Gwen hat erwartet, dass der Falke inzwischen vom Duschgeräusch wachgeworden ist. Und wenn nicht davon, dann von der Straßenreinigung, die inzwischen lauter piept als die Vögel im Baum vor dem Fenster. Vielleicht hätte Gwen einen weichen Moment gehabt, in dem sie die Kleine gefragt hätte, was von beidem es war.

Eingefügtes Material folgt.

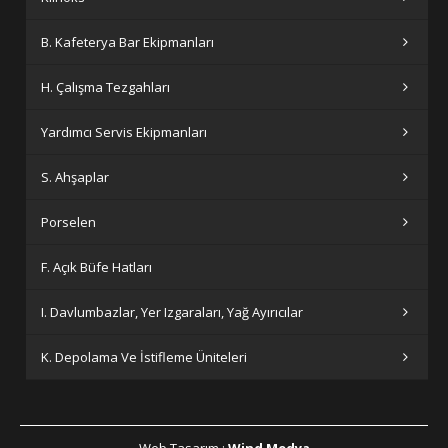
B. Kafeterya Bar Ekipmanları
H. Çalışma Tezgahları
Yardımcı Servis Ekipmanları
S. Ahşaplar
Porselen
F. Açık Büfe Hatları
I. Davlumbazlar, Yer Izgaraları, Yağ Ayırıcılar
K. Depolama Ve İstifleme Üniteleri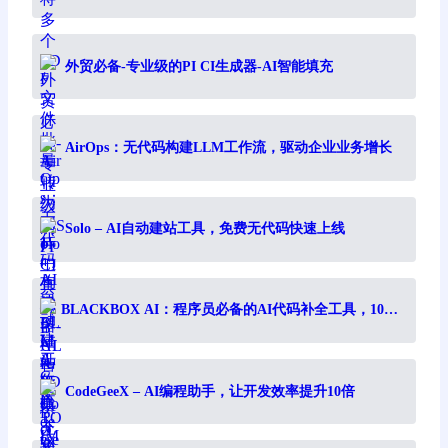
IMAGE）
外贸必备-专业级的PI CI生成器-AI智能填充
AirOps：无代码构建LLM工作流，驱动企业业务增长
Solo – AI自动建站工具，免费无代码快速上线
BLACKBOX AI：程序员必备的AI代码补全工具，10倍
提升编程效率
CodeGeeX – AI编程助手，让开发效率提升10倍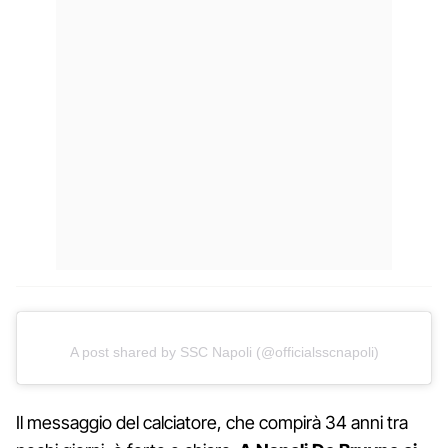
A post shared by SSC Napoli (@officialsscnapoli)
Il messaggio del calciatore, che compirà 34 anni tra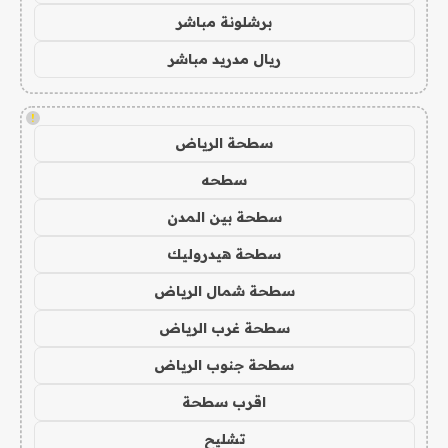
برشلونة مباشر
ريال مدريد مباشر
!
سطحة الرياض
سطحه
سطحة بين المدن
سطحة هيدروليك
سطحة شمال الرياض
سطحة غرب الرياض
سطحة جنوب الرياض
اقرب سطحة
تشليح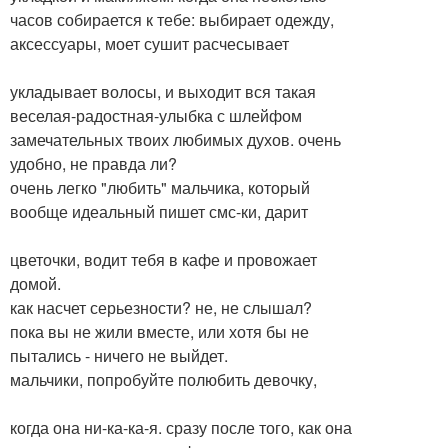
часов собирается к тебе: выбирает одежду,
аксессуары, моет сушит расчесывает
укладывает волосы, и выходит вся такая
веселая-радостная-улыбка с шлейфом
замечательных твоих любимых духов. очень
удобно, не правда ли?
очень легко "любить" мальчика, который
вообще идеальный пишет смс-ки, дарит
цветочки, водит тебя в кафе и провожает
домой.
как насчет серьезности? не, не слышал?
пока вы не жили вместе, или хотя бы не
пытались - ничего не выйдет.
мальчики, попробуйте полюбить девочку,
когда она ни-ка-ка-я. сразу после того, как она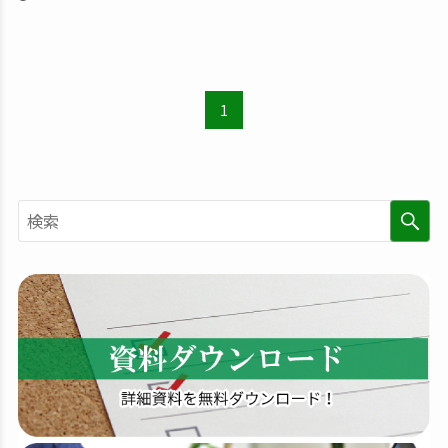
1
検
索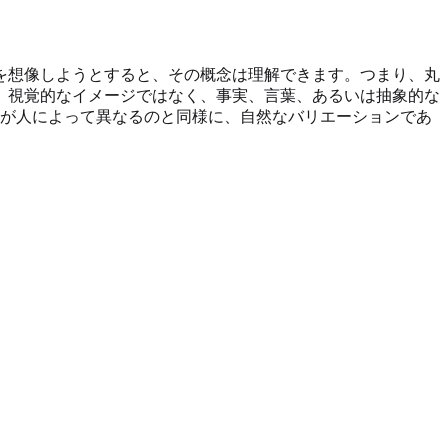
を想像しようとすると、その概念は理解できます。つまり、丸
は、視覚的なイメージではなく、事実、言葉、あるいは抽象的な
が人によって異なるのと同様に、自然なバリエーションであ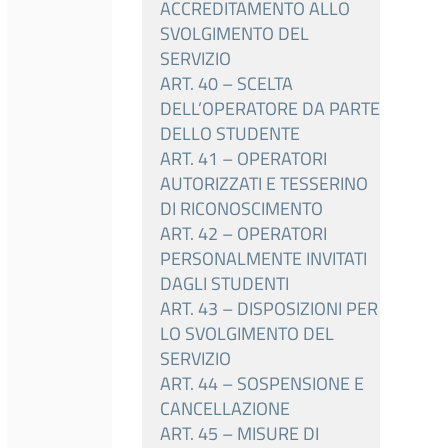
ACCREDITAMENTO ALLO
SVOLGIMENTO DEL
SERVIZIO
ART. 40 – SCELTA
DELL’OPERATORE DA PARTE
DELLO STUDENTE
ART. 41 – OPERATORI
AUTORIZZATI E TESSERINO
DI RICONOSCIMENTO
ART. 42 – OPERATORI
PERSONALMENTE INVITATI
DAGLI STUDENTI
ART. 43 – DISPOSIZIONI PER
LO SVOLGIMENTO DEL
SERVIZIO
ART. 44 – SOSPENSIONE E
CANCELLAZIONE
ART. 45 – MISURE DI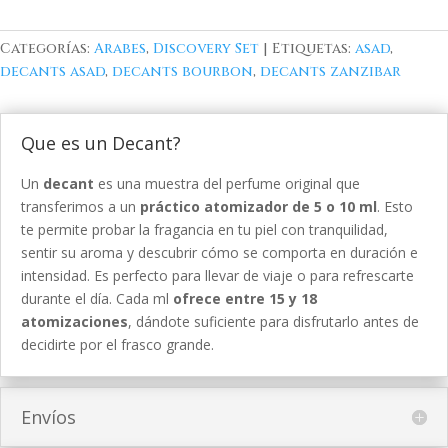
Categorías:
Arabes
,
Discovery Set
Etiquetas:
asad
,
decants asad
,
decants bourbon
,
decants zanzibar
Que es un Decant?
Un
decant
es una muestra del perfume original que
transferimos a un
práctico atomizador de 5 o 10 ml
. Esto
te permite probar la fragancia en tu piel con tranquilidad,
sentir su aroma y descubrir cómo se comporta en duración e
intensidad. Es perfecto para llevar de viaje o para refrescarte
durante el día. Cada ml
ofrece entre 15 y 18
atomizaciones
, dándote suficiente para disfrutarlo antes de
decidirte por el frasco grande.
Envíos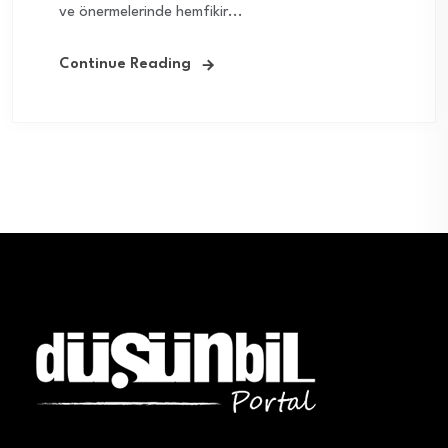
ve önermelerinde hemfikir...
Continue Reading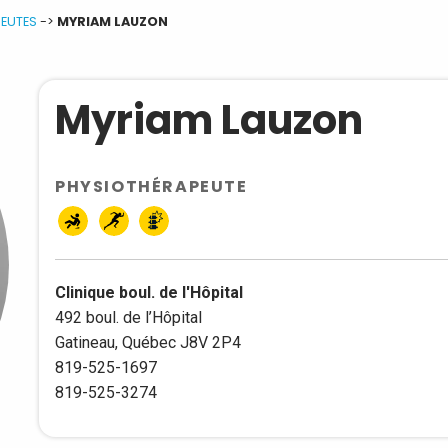
EUTES
->
MYRIAM LAUZON
Myriam Lauzon
PHYSIOTHÉRAPEUTE
Clinique boul. de l'Hôpital
492 boul. de l’Hôpital
Gatineau, Québec J8V 2P4
819-525-1697
819-525-3274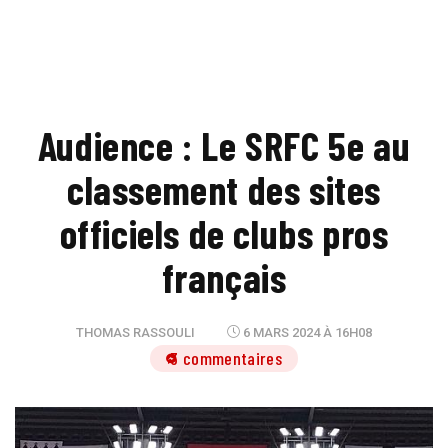
Audience : Le SRFC 5e au
classement des sites
officiels de clubs pros
français
THOMAS RASSOULI
6 MARS 2024 À 16H08
3 commentaires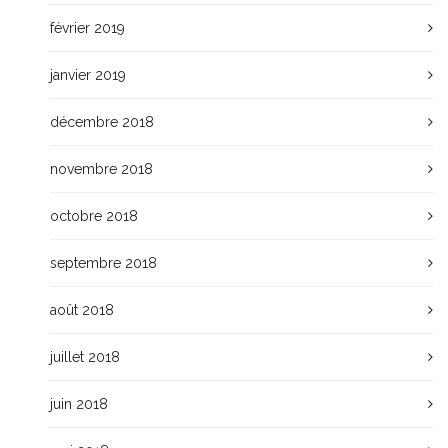
février 2019
janvier 2019
décembre 2018
novembre 2018
octobre 2018
septembre 2018
août 2018
juillet 2018
juin 2018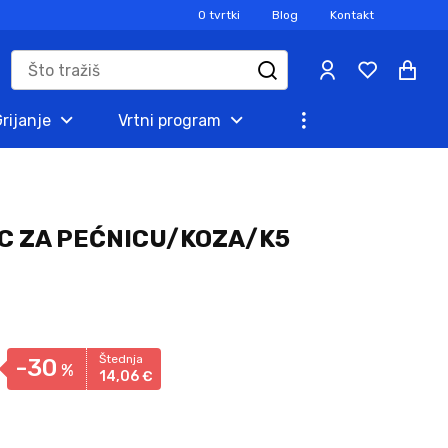
O tvrtki
Blog
Kontakt
rijanje
Vrtni program
C ZA PEĆNICU/KOZA/K5
Štednja
-30
%
14,
06
€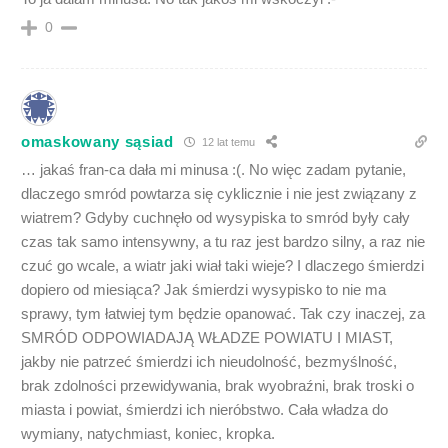
0
omaskowany sąsiad
12 lat temu
… jakaś fran-ca dała mi minusa :(. No więc zadam pytanie,
dlaczego smród powtarza się cyklicznie i nie jest związany z
wiatrem? Gdyby cuchnęło od wysypiska to smród były cały
czas tak samo intensywny, a tu raz jest bardzo silny, a raz nie
czuć go wcale, a wiatr jaki wiał taki wieje? I dlaczego śmierdzi
dopiero od miesiąca? Jak śmierdzi wysypisko to nie ma
sprawy, tym łatwiej tym będzie opanować. Tak czy inaczej, za
SMRÓD ODPOWIADAJĄ WŁADZE POWIATU I MIAST,
jakby nie patrzeć śmierdzi ich nieudolność, bezmyślność,
brak zdolności przewidywania, brak wyobraźni, brak troski o
miasta i powiat, śmierdzi ich nieróbstwo. Cała władza do
wymiany, natychmiast, koniec, kropka.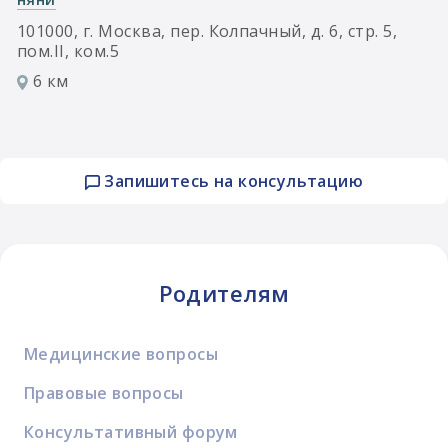
101000, г. Москва, пер. Колпачный, д. 6, стр. 5,
пом.II, ком.5
6 км
Запишитесь на консультацию
Родителям
Медицинские вопросы
Правовые вопросы
Консультативный форум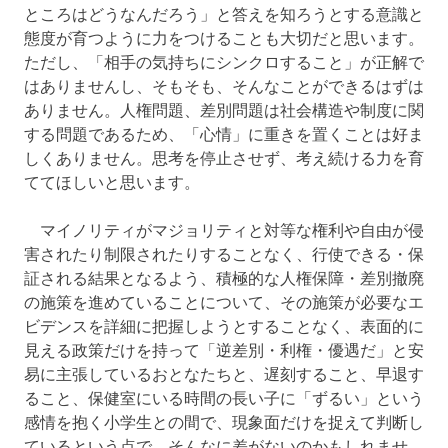
ところはどうなんだろう」と答えを知ろうとする意識と
態度が育つように力をつけることも大切だと思います。
ただし、「相手の気持ちにシンクロすること」が正解で
はありませんし、そもそも、そんなことができるはずは
ありません。人権問題、差別問題は社会構造や制度に関
する問題であるため、「心情」に重きを置くことは好ま
しくありません。思考を停止させず、考え続ける力を育
ててほしいと思います。
マイノリティがマジョリティと対等な権利や自由が侵
害されたり制限されたりすることなく、行使できる・保
証される結果となるよう、積極的な人権保障・差別撤廃
の施策を進めていることについて、その施策が必要なエ
ビデンスを詳細に把握しようとすることなく、表面的に
見える政策だけを持って「逆差別・利権・優遇だ」と安
易に主張しているおとなたちと、遅刻すること、早退す
ること、保健室にいる時間の長い子に「ずるい」という
感情を抱く小学生との間で、現象面だけを捉えて判断し
ているという点で、そんなに差がないのかもしれませ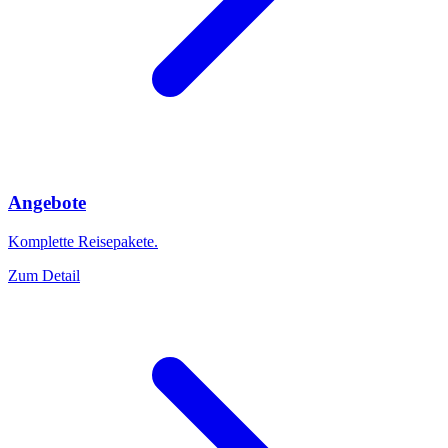
Angebote
Komplette Reisepakete.
Zum Detail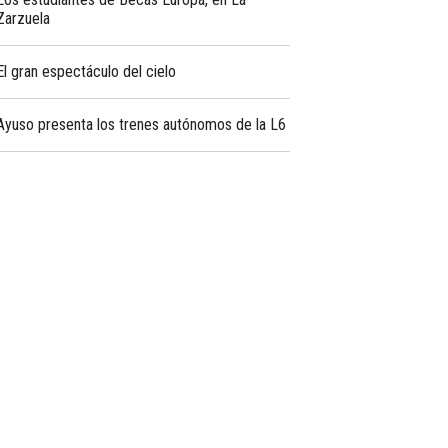
Zarzuela
El gran espectáculo del cielo
Ayuso presenta los trenes autónomos de la L6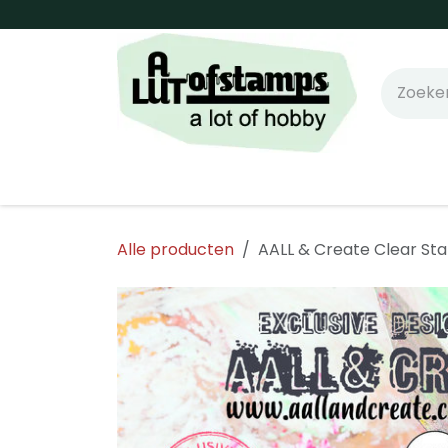
Overslaan naar inhoud
Home
Shop online!
Stempels
Snijm
Alle producten
AALL & Create Clear St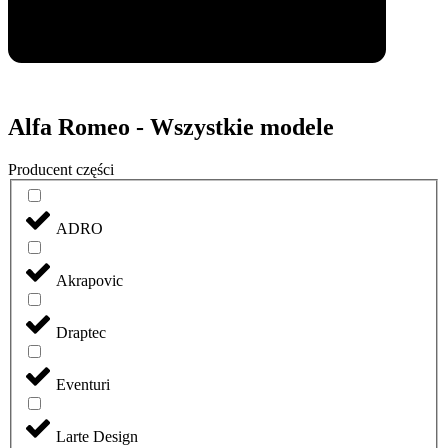
Alfa Romeo - Wszystkie modele
Producent części
ADRO
Akrapovic
Draptec
Eventuri
Larte Design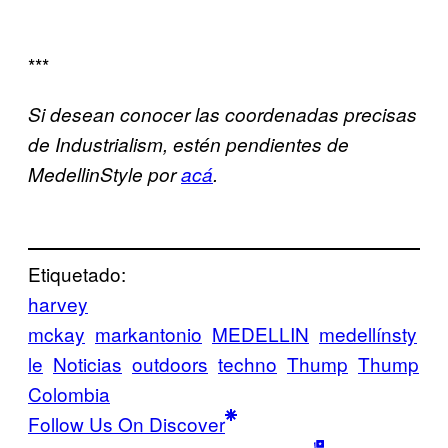
***
Si desean conocer las coordenadas precisas
de Industrialism, estén pendientes de
MedellinStyle por
acá
.
Etiquetado:
harvey
mckay
markantonio
MEDELLIN
medellínsty
le
Noticias
outdoors
techno
Thump
Thump
Colombia
Follow Us On Discover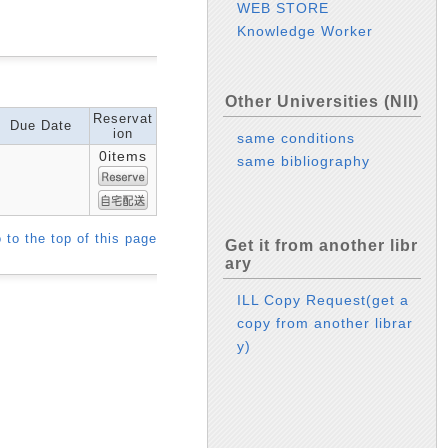
WEB STORE
Knowledge Worker
Other Universities (NII)
Reservat
Due Date
ion
same conditions
0items
same bibliography
 to the top of this page
Get it from another libr
ary
ILL Copy Request(get a
copy from another librar
y)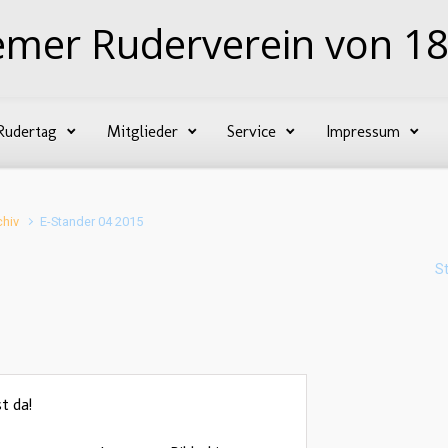
emer Ruderverein von 18
Rudertag
Mitglieder
Service
Impressum
chiv
E-Stander 04 2015
S
t da!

Aber das Schlafzimmer ist leer.
»Wo bist du?«, fragt sie und stellt fest, dass die Brille fehlt. Jetzt sucht sie nach dem Haufen aus Hose und Shirt, doch beides ist weg. Durch die Nase schnaubend geht sie zur Wohnzimmertür. War die gestern Abend schon angelehnt gewesen?
»Bist du da?«, fragt sie nochmal und hat für einen Moment Panik und eine unwillkommene Vorfreude zugleich bei dem Gedanken, dass das Schönchen vielleicht Frühstück machen könnte.
Je näher ein Morgen einer RomCom mit Julia Roberts kommt, desto schlimmer ist er für Gwen. Die Bindungsängste hat sie sich nicht ausgesucht, aber sie trägt sie trotzdem meistens wie ein leuchtendes Warnsignal vor sich her. Vermutlich hat der Falke das bemerkt, denn sie ist verschwunden. Dabei hätte ihre warme Haut dem kühlen Morgen gutgetan. Gwen fühlt sich einer Chance beraubt, die sie nicht genutzt hätte.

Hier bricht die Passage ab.